Clear guidelines and strong partnerships between the public and private sector are the key to delivering much-needed affordable homes, experts agreed at Real Asset Media’s Towards Affordable Cities briefing, which took place online this week.
“Councils that have a clear vision and clear objectives allow investments to happen,” said Anette Simpson, director of development & partnerships, Legal & General Affordable Homes. “It’s also important to be clear about what each side wants to get out of the partnership.”
The lack of affordable housing is a huge problem in the UK, with over 1.2 million people on waiting lists, she said. In England alone, 150,000 homes a year are needed but only 50,000 are actually built. There is a shortage in Scotland as well.
“In Edinburgh the social housing stock’s been very depleted by the selling policies of the ‘80s so we have a large programme to build more,” said Adam McVey, council leader, City of Edinburgh. “We’re building 20,000 affordable homes but we need thousands more.”
Housing associations can play their part.
“We’re a big fan of partnerships with housing associations because we can achieve so much working together,” said Simpson. “We can bring our capital and expertise to enable them to do more.”
In Stirling, which has been rated the most affordable city to live in the UK for several years, there are two housing associations, one focusing on the city and one on the rural hinterland.

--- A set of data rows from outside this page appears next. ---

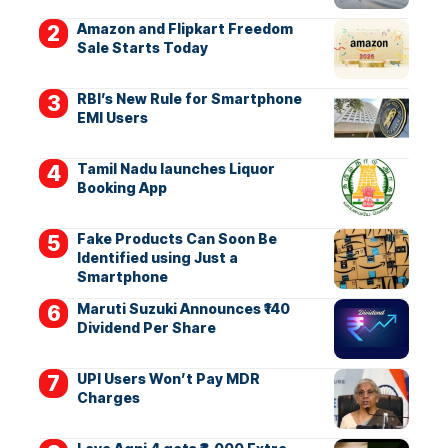
Amazon and Flipkart Freedom
Sale Starts Today
RBI’s New Rule for Smartphone
EMI Users
Tamil Nadu launches Liquor
Booking App
Fake Products Can Soon Be
Identified using Just a
Smartphone
Maruti Suzuki Announces ₹140
Dividend Per Share
UPI Users Won’t Pay MDR
Charges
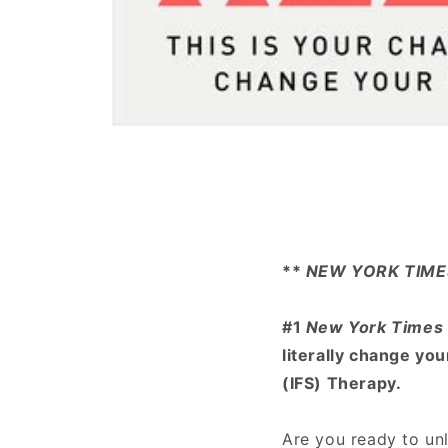
Open
media
1
in
modal
**
NEW YORK TIME
#1
New York Times
literally change yo
(IFS) Therapy.
Are you ready to unl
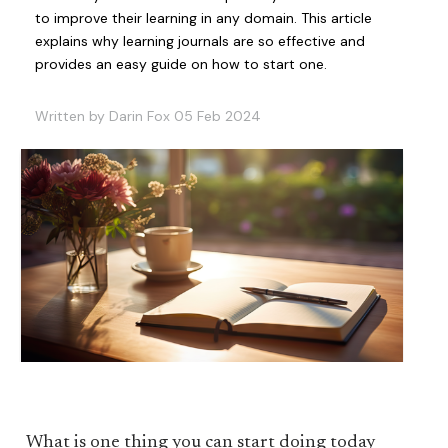
to improve their learning in any domain. This article
explains why learning journals are so effective and
provides an easy guide on how to start one.
Written by Darin Fox 05 Feb 2024
What is one thing you can start doing today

“Our role is to create opportunities for the private sector to provide different types of housing,” said Scott Farmer, leader of Stirling Council. “We must make it easier in terms of the regulatory framework while keeping standards high. The one-stop approach shows you’re open for business and attracts investment in affordable housing.”
Clear vision for city development is needed
Local authorities must assess what types of housing are needed and set out a clear vision for the city’s development, Farmer said. Clear parameters will give confidence to investors and create a positive dynamic to enable the private sector to invest.
“Some councils have a partnership approach and they’re great enablers,” said John Harcourt, managing director, Kajima Properties. “By combining private sector skills and public sector bankability you can achieve a lot.”
It can be difficult to know exactly what is expected in affordable housing provision and the rules vary in different places.
“New York City is extremely prescriptive, the requirements are standardised, the permits process clear and all developers know exactly what to expect,” said Adina David, director of urban living, Greystar. “But in other cities, including London, it’s a big unknown. If the rules were clearer and the process more streamlined and transparent, it would help us deliver more homes.”
But if the authorities are still debating what the exact definition of affordable housing is, what the cap rates should be and what level rents should be at, then companies are at a disadvantage and homes don’t get built.
“Transparency and clarity are key,” said Simpson. “Too many unknowns are off-putting for investors.”